The Origin of Decentralized Autonomous Networks
Satoshi Nakamoto believed that repeated violations of public trust by centralized financial institutions necessitated the creation of a trustless and decentralized peer-to-peer digital currency based on blockchain technology. By early 2009, in the midst of a global financial crisis, many others had echoed Satoshi’s sentiment as public faith in financial institutions was at its nadir. The distributed yet collaborative community of blockchain enthusiasts that began to materialize was reflected in the trustless and decentralized nature of blockchain technology itself. As individuals, however, they lacked the power to challenge traditional financial institutions.
After smart contracts were developed by Ethereum and Proof-of-Stake was successfully implemented by Peercoin, the organization of blockchain enthusiasts into large, distributed groups with shared financial goals became feasible. The bylaws of a decentralized organization could be written into transparent, verifiable, and publicly auditable smart contracts.
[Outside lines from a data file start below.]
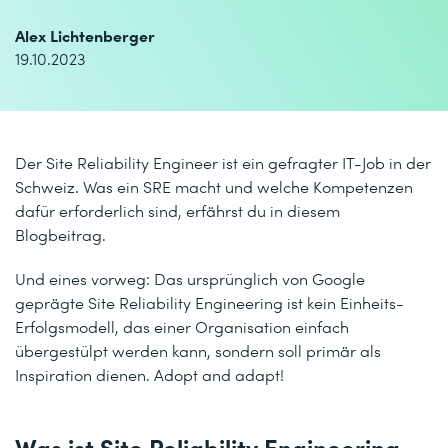
Alex Lichtenberger
19.10.2023
Der Site Reliability Engineer ist ein gefragter IT-Job in der
Schweiz. Was ein SRE macht und welche Kompetenzen
dafür erforderlich sind, erfährst du in diesem
Blogbeitrag.
Und eines vorweg: Das ursprünglich von Google
geprägte Site Reliability Engineering ist kein Einheits-
Erfolgsmodell, das einer Organisation einfach
übergestülpt werden kann, sondern soll primär als
Inspiration dienen. Adopt and adapt!
Was ist Site Reliability Engineering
Members could stake their tokens in exchange for the voting power to make critical decisions about the management of their organization including its partnerships, technical upgrades, and treasury allocations. Even the bylaws could be changed if a consensus was reached. This collectively governed organization of stakeholders, whose operations are wholly owned and managed by its members in the absence of a central authority, is known as a decentralized autonomous organization (DAO).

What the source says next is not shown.